I have had this question for a long time. I am hoping this is
the correct place to ask.
As children my sister & I both were in the hospital with "non
paralytic polio". Only lasting effects was a slight weakness in
my back & legs. My sister has no weakness.
My question is---does anyone know of PPS in people that
had non paralytic polio? I have read that it is an unresolved
issue in the medical field. Any information is appreciated.
Thanks in advance------Kasey
Hi - There are quite a few of Non-Paralytic Polios that now have PPS - I have read quite a few books and have had contact with some. So it can happen to anyone that had any type of Polio- the hardest thing is finding a doctor who knows enough and cares.
Best to You (I also have done alot of research on the Net)

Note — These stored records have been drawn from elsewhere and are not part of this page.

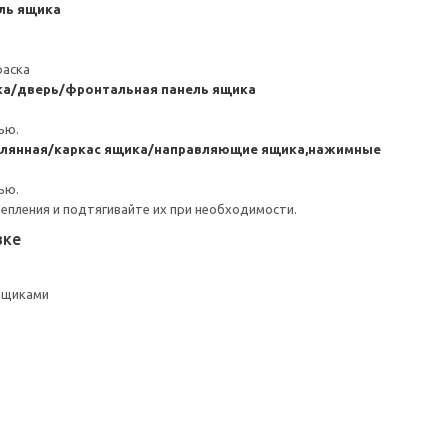
ль ящика
раска
ка/дверь/фронтальная панель ящика
ью.
клянная/каркас ящика/направляющие ящика,нажимные
ью.
репления и подтягивайте их при необходимости.
вке
 ящиками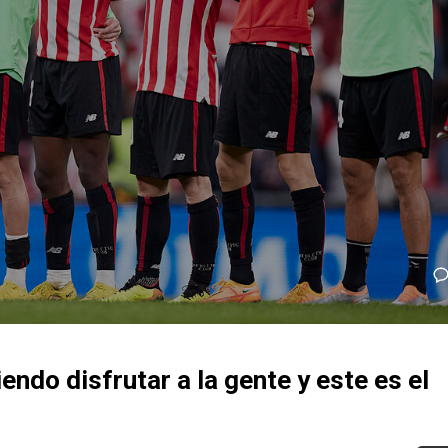
endo disfrutar a la gente y este es el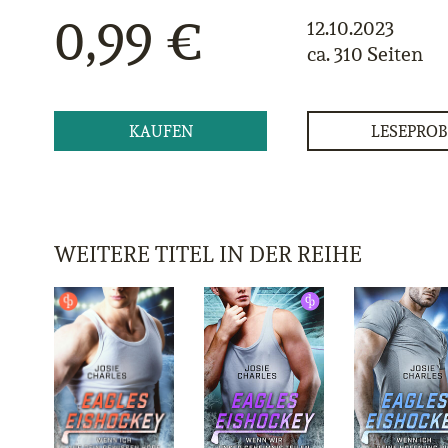
0,99 €
12.10.2023
ca. 310 Seiten
KAUFEN
LESEPROB
WEITERE TITEL IN DER REIHE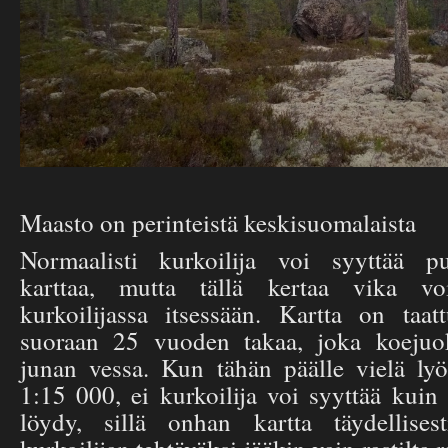
Maasto on perinteistä keskisuomalaista
Normaalisti kurkoilija voi syyttää 
karttaa, mutta tällä kertaa vika vo
kurkoilijassa itsessään. Kartta on taa
suoraan 25 vuoden takaa, joka koejuo
junan vessa. Kun tähän päälle vielä ly
1:15 000, ei kurkoilija voi syyttää kuin i
löydy, sillä onhan kartta täydellisest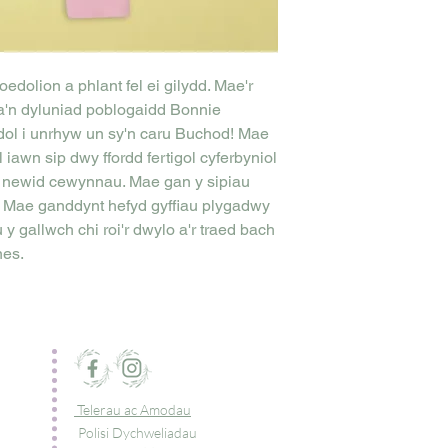
oedolion a phlant fel ei gilydd. Mae'r
da'n dyluniad poblogaidd Bonnie
ol i unrhyw un sy'n caru Buchod! Mae
awn sip dwy ffordd fertigol cyferbyniol
 newid cewynnau. Mae gan y sipiau
. Mae ganddynt hefyd gyffiau plygadwy
u y gallwch chi roi'r dwylo a'r traed bach
nes.
Telerau ac Amodau
Polisi Dychweliadau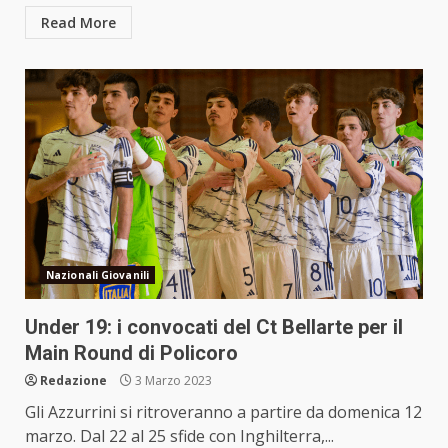
Read More
Nazionali Giovanili
Under 19: i convocati del Ct Bellarte per il
Main Round di Policoro
Redazione
3 Marzo 2023
Gli Azzurrini si ritroveranno a partire da domenica 12
marzo. Dal 22 al 25 sfide con Inghilterra,...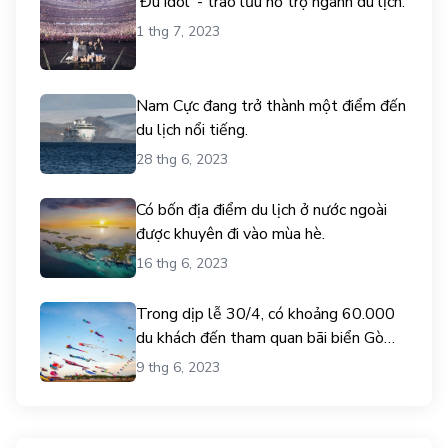
'Đu idol' - trào lưu hỗ trợ ngành du lịch.
1 thg 7, 2023
Nam Cực đang trở thành một điểm đến
du lịch nổi tiếng.
28 thg 6, 2023
Có bốn địa điểm du lịch ở nước ngoài
được khuyên đi vào mùa hè.
16 thg 6, 2023
Trong dịp lễ 30/4, có khoảng 60.000
du khách đến tham quan bãi biển Gò
Công.
9 thg 6, 2023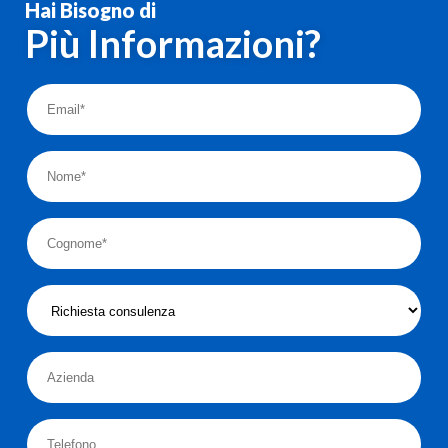
Hai Bisogno di
Più Informazioni?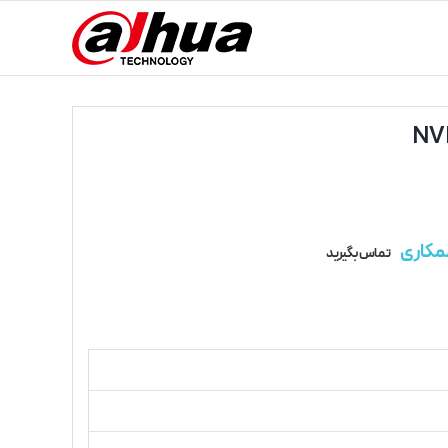
مکاری
تماس بگیرید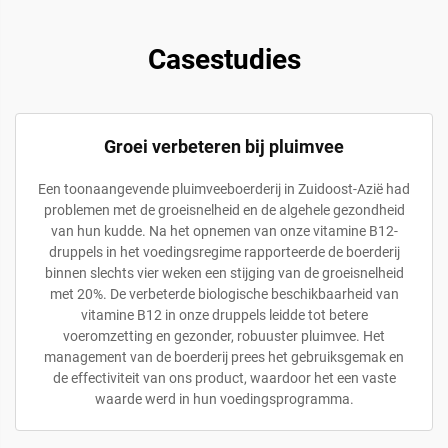
Casestudies
Groei verbeteren bij pluimvee
Een toonaangevende pluimveeboerderij in Zuidoost-Azië had
problemen met de groeisnelheid en de algehele gezondheid
van hun kudde. Na het opnemen van onze vitamine B12-
druppels in het voedingsregime rapporteerde de boerderij
binnen slechts vier weken een stijging van de groeisnelheid
met 20%. De verbeterde biologische beschikbaarheid van
vitamine B12 in onze druppels leidde tot betere
voeromzetting en gezonder, robuuster pluimvee. Het
management van de boerderij prees het gebruiksgemak en
de effectiviteit van ons product, waardoor het een vaste
waarde werd in hun voedingsprogramma.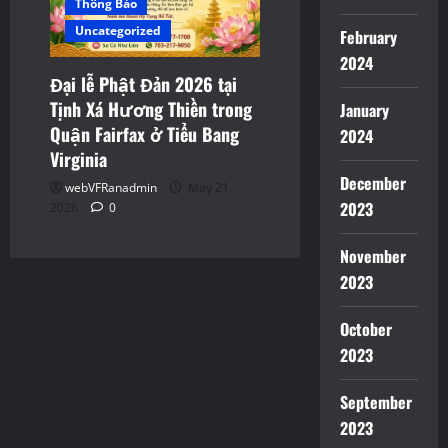
Thông Báo
Uncategorized
February
2024
Đại lễ Phật Đản 2026 tại
Tịnh Xá Hương Thiền trong
January
Quận Fairfax ở Tiểu Bang
2024
Virginia
December
webVFRanadmin
May 21,
2023
2026
0
November
2023
October
2023
September
2023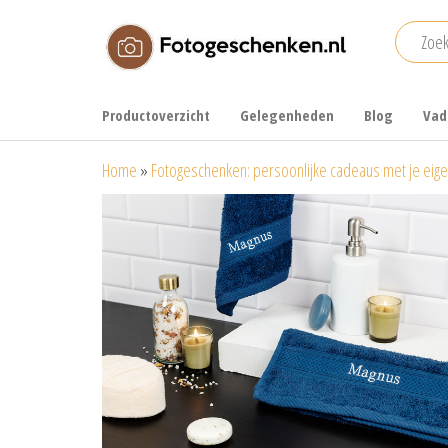
Ga
naar
de
Fotogeschenken.nl
De mooiste
inhoud
fotoproducten
Productoverzicht
Gelegenheden
Blog
Vad
voor je foto
Home
»
Fotogeschenken: persoonlijke cadeaus met je eige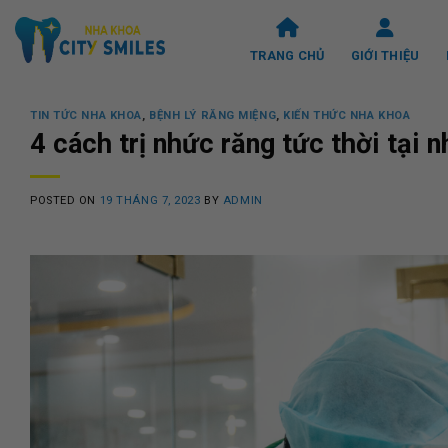
Skip
to
TRANG CHỦ
GIỚI THIỆU
content
TIN TỨC NHA KHOA
,
BỆNH LÝ RĂNG MIỆNG
,
KIẾN THỨC NHA KHOA
4 cách trị nhức răng tức thời tại 
POSTED ON
19 THÁNG 7, 2023
BY
ADMIN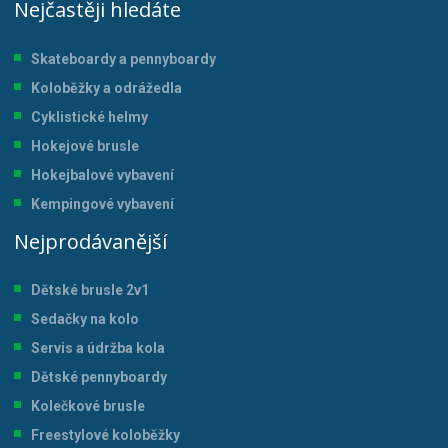
Nejčastěji hledáte
Skateboardy a pennyboardy
Koloběžky a odrážedla
Cyklistické helmy
Hokejové brusle
Hokejbalové vybavení
Kempingové vybavení
Nejprodávanější
Dětské brusle 2v1
Sedačky na kolo
Servis a údržba kol
a
Dětské pennyboardy
Kolečkové brusle
Freestylové koloběžky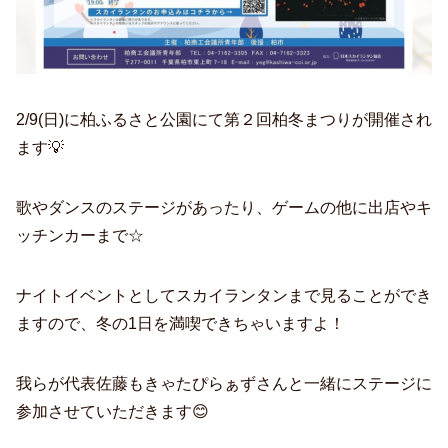
2/9(日)に柏ふるさと公園にて第２回柏冬まつりが開催され
ます💡
歌やダンスのステージがあったり、ゲームの他に出店やキ
ッチンカーまで☆
ナイトイベントとしてスカイランタンまで見ることができ
ますので、冬の1日を満喫できちゃいますよ！
我らが代表佐藤もきゃたぴらぁずさんと一緒にステージに
参加させていただきます😊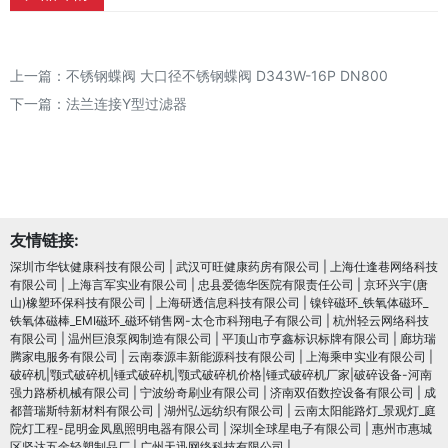
上一篇：
不锈钢蝶阀 大口径不锈钢蝶阀 D343W-16P DN800
下一篇：
法兰连接Y型过滤器
友情链接:
深圳市华钛健康科技有限公司
|
武汉可旺健康药房有限公司
|
上海仕逢巷网络科技
有限公司
|
上海言军实业有限公司
|
忠县爱德华医院有限责任公司
|
京环兴宇(唐
山)橡塑环保科技有限公司
|
上海研透信息科技有限公司
|
镍锌磁环_铁氧体磁环_
铁氧体磁棒_EMI磁环_磁环销售网-太仓市科翔电子有限公司
|
杭州轻云网络科技
有限公司
|
温州巨浪泵阀制造有限公司
|
平顶山市亨鑫标识标牌有限公司
|
廊坊瑞
腾家电服务有限公司
|
云南泰源丰新能源科技有限公司
|
上海乘申实业有限公司
|
破碎机|颚式破碎机|锤式破碎机|颚式破碎机价格|锤式破碎机厂家|破碎设备-河南
强力路桥机械有限公司
|
宁波纷奇刷业有限公司
|
济南双佰数控设备有限公司
|
成
都普瑞斯特新材料有限公司
|
湖州弘远纺织有限公司
|
云南太阳能路灯_景观灯_庭
院灯工程-昆明金凤凰照明电器有限公司
|
深圳全球星电子有限公司
|
惠州市惠城
区坚达五金轻塑制品厂
|
广州天迅网络科技有限公司
|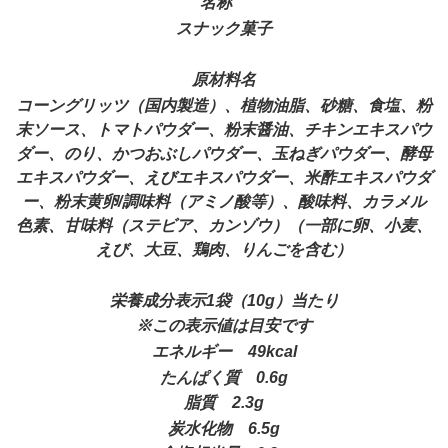
名称
スナック菓子
原材料名
コーングリッツ（国内製造）、植物油脂、砂糖、食塩、粉
末ソース、トマトパウダー、粉末醤油、チキンエキスパウ
ダー、のり、かつおぶしパウダー、玉ねぎパウダー、酵母
エキスパウダー、えびエキスパウダー、米酢エキスパウダ
ー、粉末黄卵/調味料（アミノ酸等）、酸味料、カラメル
色素、甘味料（ステビア、カンゾウ）（一部に卵、小麦、
えび、大豆、鶏肉、りんごを含む
）
栄養成分表示1袋（10g）当たり
※この表示値は目安です
エネルギー 49kcal
たんぱく質 0.6g
脂質 2.3g
炭水化物 6.5g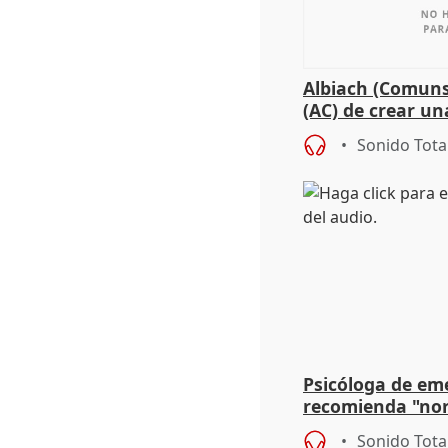
Albiach (Comuns
(AC) de crear un
para su hija en R
Sonido Tota
Psicóloga de em
recomienda "nor
síntomas tras su
Sonido Tota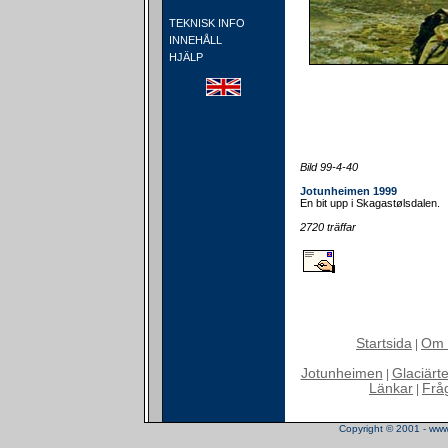
TEKNISK INFO
INNEHÅLL
HJÄLP
Bild 99-4-40
Jotunheimen 1999
En bit upp i Skagastølsdalen.
2720 träffar
Startsida
Om 
|
Jotunheimen
Glaciärt
|
Länkar
Frå
|
Copyright © 2001 - www.t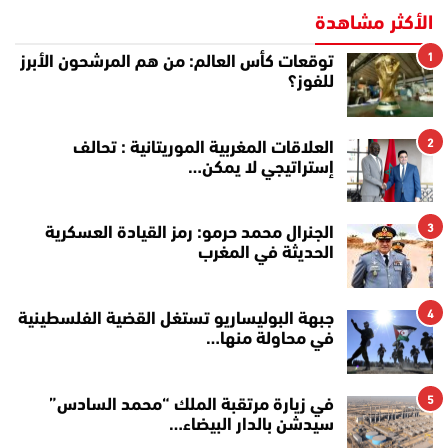
الأكثر مشاهدة
1
توقعات كأس العالم: من هم المرشحون الأبرز
للفوز؟
2
العلاقات المغربية الموريتانية : تحالف
إستراتيجي لا يمكن…
3
الجنرال محمد حرمو: رمز القيادة العسكرية
الحديثة في المغرب
4
جبهة البوليساريو تستغل القضية الفلسطينية
في محاولة منها…
5
في زيارة مرتقبة الملك “محمد السادس”
سيدشن بالدار البيضاء…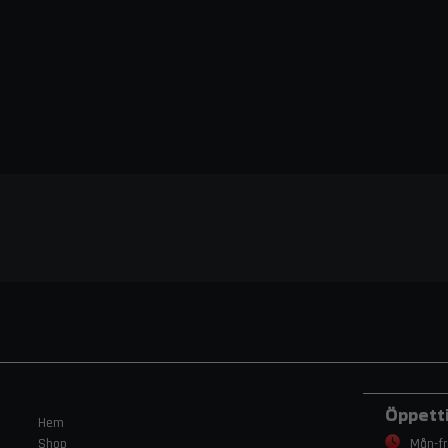
Öppett
Hem
Shop
Mån-fr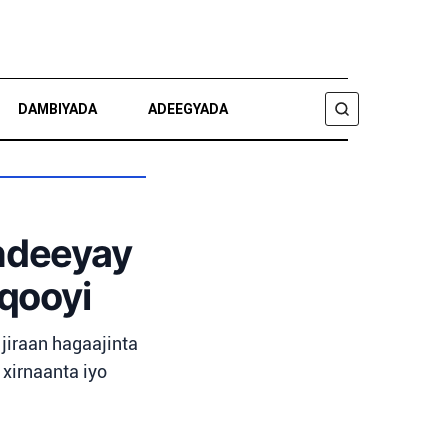
DAMBIYADA
ADEEGYADA
RAADI
ondeeyay
qooyi
jiraan hagaajinta
 xirnaanta iyo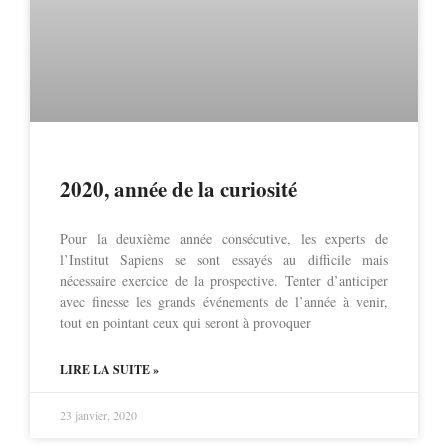
2020, année de la curiosité
Pour la deuxième année consécutive, les experts de
l’Institut Sapiens se sont essayés au difficile mais
nécessaire exercice de la prospective. Tenter d’anticiper
avec finesse les grands événements de l’année à venir,
tout en pointant ceux qui seront à provoquer
LIRE LA SUITE »
23 janvier, 2020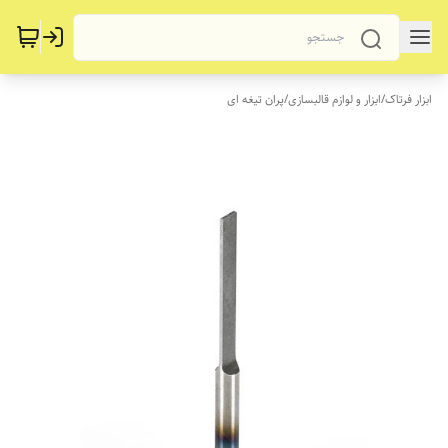
ابزار فرتاک
/
ابزار و لوازم قالبسازی
/
پران تیغه ای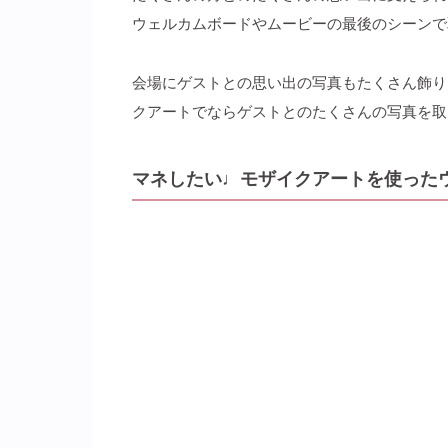
ウェルカムボードやムービーの最後のシーンで
会場にゲストとの思い出の写真もたくさん飾り
クアートでならゲストとのたくさんの写真を取
マネしたい♩モザイクアートを使った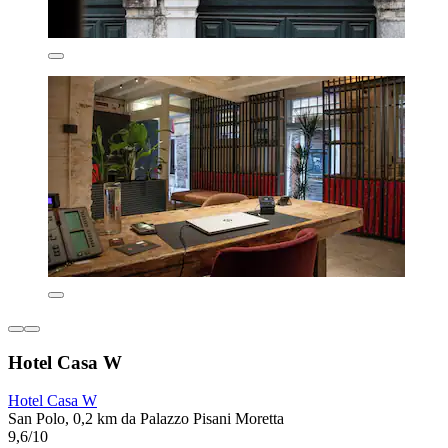
Hotel Casa W
Hotel Casa W
San Polo, 0,2 km da Palazzo Pisani Moretta
9,6/10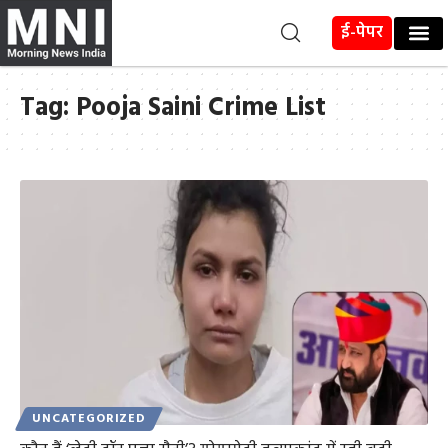
ई-पेपर
Tag:
Pooja Saini Crime List
UNCATEGORIZED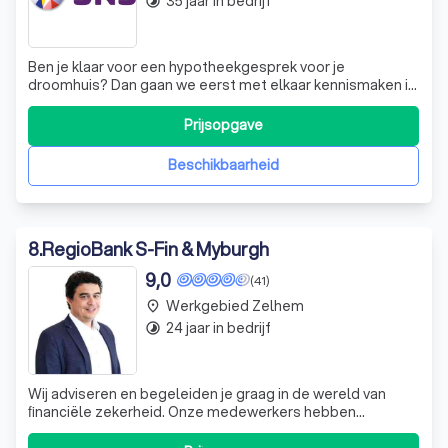
35 jaar in bedrijf
timelapse
Ben je klaar voor een hypotheekgesprek voor je
droomhuis? Dan gaan we eerst met elkaar kennismaken in
een oriëntatiegesprek. Dat is bij ons gratis. En een
oriëntatiegesprek kan in bijna 200 SNS Winkels door het
Prijsopgave
land. Bevalt het gesprek? Dan gaan we voor je aan de slag
met een hypotheekadviseur bij
Beschikbaarheid
8
.
RegioBank S-Fin & Myburgh
9,0
(41)
Werkgebied Zelhem
place
24 jaar in bedrijf
timelapse
Wij adviseren en begeleiden je graag in de wereld van
ﬁnanciële zekerheid. Onze medewerkers hebben
jarenlange ervaring op het gebied van verzekeringen,
hypotheken, bankzaken en administraties deskundig en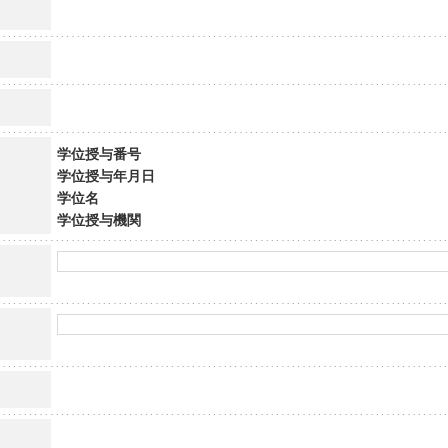
学位授与番号
学位授与年月日
学位名
学位授与機関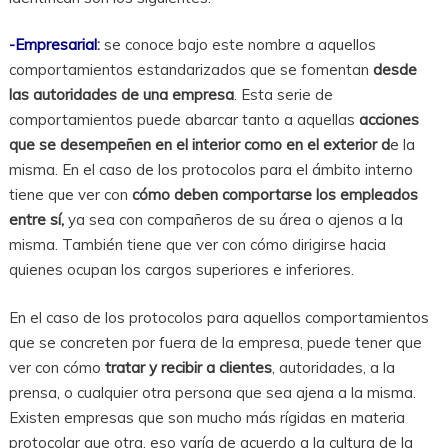
-Empresarial
:
se conoce bajo este nombre a aquellos
comportamientos estandarizados que se fomentan
desde
las autoridades de una empresa
. Esta serie de
comportamientos puede abarcar tanto a aquellas
acciones
que se desempeñen en el interior como en el exterior d
e la
misma. En el caso de los protocolos para el ámbito interno
tiene que ver con
cómo deben comportarse los empleados
entre sí,
ya sea con compañeros de su área o ajenos a la
misma. También tiene que ver con cómo dirigirse hacia
quienes ocupan los cargos superiores e inferiores.
En el caso de los protocolos para aquellos comportamientos
que se concreten por fuera de la empresa, puede tener que
ver con cómo
tratar y recibir a clientes
, autoridades, a la
prensa, o cualquier otra persona que sea ajena a la misma.
Existen empresas que son mucho más rígidas en materia
protocolar que otra, eso varía de acuerdo a la cultura de la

Thank you so much for answering. ~ 12 years ago I went
to a neuro Dr with RLS symptoms. I now have more symptoms
that possibly could be PPS. But, who knows! I probably need to
see the neuro again. My primary Dr is clueless. Not joking.
What books or literature can you recommend? I am so grateful
for any way to educate myself on this subject.
Hi - It is so difficult to find a doctor who knows and believes. I would recommend Dr. Bruno, he has been researching and really knows his stuff when it comes to PPS- He wrote the book 'Polio Paradox' - it is wonderful and so great to read, I call the book my 'Polio' Bible.